Since the FMCSA was formed in 2000 inside the U.S. Department of Transportation, outside advocates and government watchdogs have applied pressure sporadically for more aggressive social control. In 2013, as the newer system was being rolled out, the National Transportation Safety Board called for better oversight of the trucking industry and for companies to take more proactive safety precautions.
Even if encompassing vehicles tend to cause more crashes than the trucks themselves, the size disadvantage has disproportionately deadly results.
In 2017, national crash information show, occupants of rider vehicles, motorcycle drivers and people who weren’t in vehicles accounted for about 80 percentage of the 4,761 people killed in crashes involving large trucks.
Sensitive to public perceptions that point the finger at trucks, industry leadership say more law-social control inspectors at the state and federal levels could ratchet up efforts to root out bad actors in the industry.
- Company of truck driver in remission in fiery I-70 crash had multiple brake safety violations
- Four victims who died in Thursday’s 28-car crash on Interstate 70 best-known
- Family of semi driver involved in fiery I-70 crash describes call with him after wreck
The public should “be confident that the lion’s share — the overwhelming majority — of drivers out there, especially commercial motor vehicle drivers, are safe,” aforementioned Chris Turner, a former Kansas main road Patrol commander who now is the director of crash and information programs for the Commercial Vehicle Safety Alliance.
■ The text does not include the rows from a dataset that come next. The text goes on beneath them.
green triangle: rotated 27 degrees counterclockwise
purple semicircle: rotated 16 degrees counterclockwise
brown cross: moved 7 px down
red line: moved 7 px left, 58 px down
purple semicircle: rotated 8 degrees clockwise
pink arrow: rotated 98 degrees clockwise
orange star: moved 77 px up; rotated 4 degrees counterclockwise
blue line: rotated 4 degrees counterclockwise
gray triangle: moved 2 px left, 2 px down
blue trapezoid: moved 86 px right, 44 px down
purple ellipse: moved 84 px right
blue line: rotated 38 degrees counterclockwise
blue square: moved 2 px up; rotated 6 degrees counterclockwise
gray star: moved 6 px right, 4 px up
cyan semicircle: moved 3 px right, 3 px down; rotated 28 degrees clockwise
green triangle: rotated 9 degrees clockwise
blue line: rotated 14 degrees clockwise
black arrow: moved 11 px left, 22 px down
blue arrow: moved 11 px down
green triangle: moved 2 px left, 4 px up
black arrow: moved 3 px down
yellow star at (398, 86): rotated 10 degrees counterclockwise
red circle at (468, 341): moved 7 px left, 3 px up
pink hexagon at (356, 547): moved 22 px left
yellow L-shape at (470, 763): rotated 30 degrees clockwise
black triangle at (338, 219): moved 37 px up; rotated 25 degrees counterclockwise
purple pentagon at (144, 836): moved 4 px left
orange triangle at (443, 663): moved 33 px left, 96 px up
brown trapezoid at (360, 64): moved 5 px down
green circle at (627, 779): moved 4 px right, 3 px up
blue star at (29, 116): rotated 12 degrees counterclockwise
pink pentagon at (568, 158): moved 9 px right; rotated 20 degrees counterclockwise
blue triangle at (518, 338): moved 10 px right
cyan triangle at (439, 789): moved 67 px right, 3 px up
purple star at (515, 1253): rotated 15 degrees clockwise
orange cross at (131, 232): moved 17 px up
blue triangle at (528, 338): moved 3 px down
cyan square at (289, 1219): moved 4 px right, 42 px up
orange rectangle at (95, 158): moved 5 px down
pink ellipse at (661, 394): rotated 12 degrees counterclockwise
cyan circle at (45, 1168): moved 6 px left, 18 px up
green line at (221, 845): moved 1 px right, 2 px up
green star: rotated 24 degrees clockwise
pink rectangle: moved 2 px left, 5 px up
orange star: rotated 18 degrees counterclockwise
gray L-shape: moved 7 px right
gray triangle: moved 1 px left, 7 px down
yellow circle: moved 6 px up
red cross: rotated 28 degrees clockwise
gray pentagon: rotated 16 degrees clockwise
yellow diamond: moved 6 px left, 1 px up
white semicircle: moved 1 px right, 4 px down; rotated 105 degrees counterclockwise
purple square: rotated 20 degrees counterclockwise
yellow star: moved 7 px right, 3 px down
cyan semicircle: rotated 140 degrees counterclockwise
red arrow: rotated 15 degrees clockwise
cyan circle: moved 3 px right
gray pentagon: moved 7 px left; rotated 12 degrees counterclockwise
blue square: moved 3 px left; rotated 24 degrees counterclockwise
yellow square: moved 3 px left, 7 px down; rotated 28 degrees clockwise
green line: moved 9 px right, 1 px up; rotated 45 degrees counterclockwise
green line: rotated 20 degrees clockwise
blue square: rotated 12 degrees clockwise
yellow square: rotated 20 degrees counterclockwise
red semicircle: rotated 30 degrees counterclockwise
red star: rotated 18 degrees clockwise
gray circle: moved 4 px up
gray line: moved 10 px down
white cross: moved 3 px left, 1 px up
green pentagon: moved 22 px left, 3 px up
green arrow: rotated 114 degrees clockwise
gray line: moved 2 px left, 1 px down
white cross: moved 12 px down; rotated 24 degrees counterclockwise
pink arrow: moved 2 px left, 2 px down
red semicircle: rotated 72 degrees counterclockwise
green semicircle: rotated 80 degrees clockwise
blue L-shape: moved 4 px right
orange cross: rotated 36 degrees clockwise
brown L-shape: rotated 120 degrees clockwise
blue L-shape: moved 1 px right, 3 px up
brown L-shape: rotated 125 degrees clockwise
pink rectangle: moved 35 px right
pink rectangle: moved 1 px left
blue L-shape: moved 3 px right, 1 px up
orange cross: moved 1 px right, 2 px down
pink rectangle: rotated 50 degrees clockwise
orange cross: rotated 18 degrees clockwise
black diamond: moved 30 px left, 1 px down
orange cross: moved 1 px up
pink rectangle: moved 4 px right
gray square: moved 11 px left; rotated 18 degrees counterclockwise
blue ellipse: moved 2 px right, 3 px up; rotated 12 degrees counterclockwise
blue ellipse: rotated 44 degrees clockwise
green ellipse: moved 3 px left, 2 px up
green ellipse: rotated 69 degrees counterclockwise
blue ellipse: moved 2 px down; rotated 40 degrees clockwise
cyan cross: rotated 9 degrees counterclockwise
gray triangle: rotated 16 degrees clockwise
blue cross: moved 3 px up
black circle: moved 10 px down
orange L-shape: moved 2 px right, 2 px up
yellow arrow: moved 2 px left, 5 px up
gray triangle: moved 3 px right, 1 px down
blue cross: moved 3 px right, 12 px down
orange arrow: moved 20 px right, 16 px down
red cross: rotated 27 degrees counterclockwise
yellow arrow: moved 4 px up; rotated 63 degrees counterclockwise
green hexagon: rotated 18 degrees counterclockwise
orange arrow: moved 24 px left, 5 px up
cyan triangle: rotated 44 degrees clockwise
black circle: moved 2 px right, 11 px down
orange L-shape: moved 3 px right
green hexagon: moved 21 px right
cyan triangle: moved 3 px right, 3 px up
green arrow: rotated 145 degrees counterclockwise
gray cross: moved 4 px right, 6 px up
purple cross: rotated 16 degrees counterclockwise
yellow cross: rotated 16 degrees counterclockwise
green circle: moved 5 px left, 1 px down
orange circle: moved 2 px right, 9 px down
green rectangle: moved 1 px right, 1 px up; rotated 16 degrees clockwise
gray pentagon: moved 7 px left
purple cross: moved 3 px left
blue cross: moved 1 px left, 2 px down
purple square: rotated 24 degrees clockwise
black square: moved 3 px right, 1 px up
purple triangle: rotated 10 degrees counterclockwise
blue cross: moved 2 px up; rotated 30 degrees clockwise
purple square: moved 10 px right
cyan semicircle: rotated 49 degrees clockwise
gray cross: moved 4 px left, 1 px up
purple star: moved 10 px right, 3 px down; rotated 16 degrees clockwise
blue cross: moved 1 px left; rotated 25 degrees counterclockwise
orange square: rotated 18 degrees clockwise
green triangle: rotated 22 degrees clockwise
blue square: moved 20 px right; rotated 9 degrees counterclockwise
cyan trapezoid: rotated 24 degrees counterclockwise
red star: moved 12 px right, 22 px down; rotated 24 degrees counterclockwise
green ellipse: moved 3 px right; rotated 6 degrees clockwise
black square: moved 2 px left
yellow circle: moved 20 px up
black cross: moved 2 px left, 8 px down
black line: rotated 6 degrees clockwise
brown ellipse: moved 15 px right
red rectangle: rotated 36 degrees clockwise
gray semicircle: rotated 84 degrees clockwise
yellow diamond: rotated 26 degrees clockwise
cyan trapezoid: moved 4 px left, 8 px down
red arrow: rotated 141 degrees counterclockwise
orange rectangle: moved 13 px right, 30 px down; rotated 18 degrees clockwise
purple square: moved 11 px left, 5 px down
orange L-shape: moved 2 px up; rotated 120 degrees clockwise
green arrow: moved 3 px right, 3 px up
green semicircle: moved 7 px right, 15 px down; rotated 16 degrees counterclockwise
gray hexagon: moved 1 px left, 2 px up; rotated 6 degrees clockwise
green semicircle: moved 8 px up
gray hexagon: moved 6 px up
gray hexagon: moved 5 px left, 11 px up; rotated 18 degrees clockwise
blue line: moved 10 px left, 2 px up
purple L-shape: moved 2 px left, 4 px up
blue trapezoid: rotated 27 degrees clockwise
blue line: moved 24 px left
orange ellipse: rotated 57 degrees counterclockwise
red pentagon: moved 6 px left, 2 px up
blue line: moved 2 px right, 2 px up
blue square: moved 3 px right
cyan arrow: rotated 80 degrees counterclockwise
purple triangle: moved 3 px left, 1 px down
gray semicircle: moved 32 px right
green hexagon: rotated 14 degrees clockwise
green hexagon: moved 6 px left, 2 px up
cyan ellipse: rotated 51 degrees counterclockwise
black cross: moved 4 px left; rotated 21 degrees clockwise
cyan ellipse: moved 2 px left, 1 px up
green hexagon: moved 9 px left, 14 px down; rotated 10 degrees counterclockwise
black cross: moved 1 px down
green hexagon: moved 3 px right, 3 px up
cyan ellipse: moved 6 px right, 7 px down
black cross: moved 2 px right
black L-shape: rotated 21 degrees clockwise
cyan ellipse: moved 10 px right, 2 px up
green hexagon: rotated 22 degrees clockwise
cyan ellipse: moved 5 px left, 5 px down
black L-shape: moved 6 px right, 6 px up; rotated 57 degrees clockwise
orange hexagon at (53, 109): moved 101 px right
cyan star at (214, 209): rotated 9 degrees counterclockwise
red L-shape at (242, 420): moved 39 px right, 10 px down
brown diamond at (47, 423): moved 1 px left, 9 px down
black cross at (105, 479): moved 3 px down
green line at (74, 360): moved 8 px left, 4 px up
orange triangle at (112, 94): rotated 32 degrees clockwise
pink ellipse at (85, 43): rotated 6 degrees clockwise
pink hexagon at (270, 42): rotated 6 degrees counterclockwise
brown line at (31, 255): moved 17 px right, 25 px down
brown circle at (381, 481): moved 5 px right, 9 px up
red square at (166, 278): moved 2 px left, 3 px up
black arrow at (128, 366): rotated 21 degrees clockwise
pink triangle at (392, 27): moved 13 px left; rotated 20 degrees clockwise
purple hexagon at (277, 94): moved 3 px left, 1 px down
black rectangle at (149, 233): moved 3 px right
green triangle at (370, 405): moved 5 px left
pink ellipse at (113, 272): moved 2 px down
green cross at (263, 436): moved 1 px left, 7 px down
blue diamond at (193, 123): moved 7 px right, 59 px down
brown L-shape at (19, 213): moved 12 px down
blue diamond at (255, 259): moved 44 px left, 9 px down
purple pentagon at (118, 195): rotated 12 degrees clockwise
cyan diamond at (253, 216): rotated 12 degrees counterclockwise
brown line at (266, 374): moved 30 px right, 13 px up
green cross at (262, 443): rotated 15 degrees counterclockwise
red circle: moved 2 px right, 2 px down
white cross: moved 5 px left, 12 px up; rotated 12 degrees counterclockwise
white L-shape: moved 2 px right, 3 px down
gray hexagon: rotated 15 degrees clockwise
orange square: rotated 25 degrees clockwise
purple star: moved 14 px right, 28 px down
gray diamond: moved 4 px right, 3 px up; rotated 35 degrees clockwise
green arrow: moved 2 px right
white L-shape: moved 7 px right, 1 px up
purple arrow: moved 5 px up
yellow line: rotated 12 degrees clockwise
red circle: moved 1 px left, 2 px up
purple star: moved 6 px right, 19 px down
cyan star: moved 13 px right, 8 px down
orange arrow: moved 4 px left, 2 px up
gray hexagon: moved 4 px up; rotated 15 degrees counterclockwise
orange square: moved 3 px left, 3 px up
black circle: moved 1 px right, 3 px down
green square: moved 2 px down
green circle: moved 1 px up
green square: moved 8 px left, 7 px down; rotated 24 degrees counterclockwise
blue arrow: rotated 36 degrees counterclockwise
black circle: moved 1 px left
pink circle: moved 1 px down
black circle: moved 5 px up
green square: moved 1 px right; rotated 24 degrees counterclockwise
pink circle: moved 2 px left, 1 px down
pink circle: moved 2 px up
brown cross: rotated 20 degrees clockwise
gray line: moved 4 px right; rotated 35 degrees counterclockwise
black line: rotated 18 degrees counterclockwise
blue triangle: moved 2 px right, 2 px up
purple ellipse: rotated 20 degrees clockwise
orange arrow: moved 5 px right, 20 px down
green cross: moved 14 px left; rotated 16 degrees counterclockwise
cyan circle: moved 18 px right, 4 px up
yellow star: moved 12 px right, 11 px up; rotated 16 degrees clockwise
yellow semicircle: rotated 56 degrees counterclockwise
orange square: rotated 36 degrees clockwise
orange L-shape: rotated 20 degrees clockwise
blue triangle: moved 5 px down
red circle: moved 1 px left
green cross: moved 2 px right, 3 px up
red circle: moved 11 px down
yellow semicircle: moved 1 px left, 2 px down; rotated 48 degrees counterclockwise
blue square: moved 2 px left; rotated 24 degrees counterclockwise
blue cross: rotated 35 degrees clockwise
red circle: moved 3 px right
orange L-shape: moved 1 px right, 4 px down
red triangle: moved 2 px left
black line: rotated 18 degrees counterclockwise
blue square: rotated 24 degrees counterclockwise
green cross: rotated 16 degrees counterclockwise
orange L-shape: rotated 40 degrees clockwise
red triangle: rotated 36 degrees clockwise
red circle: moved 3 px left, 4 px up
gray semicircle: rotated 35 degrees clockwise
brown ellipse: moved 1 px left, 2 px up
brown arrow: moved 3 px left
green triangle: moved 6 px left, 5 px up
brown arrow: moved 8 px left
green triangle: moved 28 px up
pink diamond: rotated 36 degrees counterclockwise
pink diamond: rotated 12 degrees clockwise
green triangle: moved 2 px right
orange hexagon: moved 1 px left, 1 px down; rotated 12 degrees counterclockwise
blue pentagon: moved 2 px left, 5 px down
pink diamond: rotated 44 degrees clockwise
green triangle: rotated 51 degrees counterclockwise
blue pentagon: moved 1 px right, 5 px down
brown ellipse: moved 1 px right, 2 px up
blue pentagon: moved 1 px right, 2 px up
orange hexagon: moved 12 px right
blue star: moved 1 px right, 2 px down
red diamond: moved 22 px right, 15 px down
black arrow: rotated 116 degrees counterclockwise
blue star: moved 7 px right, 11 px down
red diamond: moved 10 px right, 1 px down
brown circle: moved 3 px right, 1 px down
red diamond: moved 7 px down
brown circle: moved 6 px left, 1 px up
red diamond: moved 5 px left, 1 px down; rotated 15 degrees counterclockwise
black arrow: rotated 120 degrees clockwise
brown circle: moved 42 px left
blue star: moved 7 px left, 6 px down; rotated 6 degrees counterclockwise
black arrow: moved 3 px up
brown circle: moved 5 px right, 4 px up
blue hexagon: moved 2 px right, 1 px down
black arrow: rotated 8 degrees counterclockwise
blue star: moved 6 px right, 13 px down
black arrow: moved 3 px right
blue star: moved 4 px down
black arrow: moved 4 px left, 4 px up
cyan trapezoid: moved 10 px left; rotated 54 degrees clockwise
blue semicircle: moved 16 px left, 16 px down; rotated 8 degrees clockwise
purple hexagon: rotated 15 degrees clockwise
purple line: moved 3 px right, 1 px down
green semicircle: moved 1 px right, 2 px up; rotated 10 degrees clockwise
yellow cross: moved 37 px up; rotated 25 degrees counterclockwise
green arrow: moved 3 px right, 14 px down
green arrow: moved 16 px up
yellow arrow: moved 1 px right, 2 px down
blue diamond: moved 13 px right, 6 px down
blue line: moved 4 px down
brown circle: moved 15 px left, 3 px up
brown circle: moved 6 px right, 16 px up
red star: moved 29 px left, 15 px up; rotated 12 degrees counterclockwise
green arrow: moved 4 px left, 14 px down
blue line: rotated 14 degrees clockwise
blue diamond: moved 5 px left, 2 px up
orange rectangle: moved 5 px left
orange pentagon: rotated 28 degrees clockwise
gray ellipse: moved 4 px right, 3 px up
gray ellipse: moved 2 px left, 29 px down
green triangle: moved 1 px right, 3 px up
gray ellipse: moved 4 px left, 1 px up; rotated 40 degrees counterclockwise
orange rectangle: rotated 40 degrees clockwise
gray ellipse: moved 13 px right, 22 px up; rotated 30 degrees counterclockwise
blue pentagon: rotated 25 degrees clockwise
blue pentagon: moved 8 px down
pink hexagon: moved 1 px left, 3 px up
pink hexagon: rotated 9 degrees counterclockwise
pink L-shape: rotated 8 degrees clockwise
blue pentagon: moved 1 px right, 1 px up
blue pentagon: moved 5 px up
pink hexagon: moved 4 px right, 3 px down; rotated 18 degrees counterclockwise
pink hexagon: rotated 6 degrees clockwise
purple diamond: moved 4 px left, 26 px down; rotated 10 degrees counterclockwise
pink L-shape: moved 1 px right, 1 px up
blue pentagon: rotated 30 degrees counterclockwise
The nonprofessorit represents social control officials in the United States, Canada and Mexico and works with the industry on uniform review and violation standards.
“This is their livelihoods and they take it seriously,” he aforementioned of drivers. “But like any situation or professoression, there are those who aren’t as professoressional, and they are the ones who are untypically involved in those type of collisions.”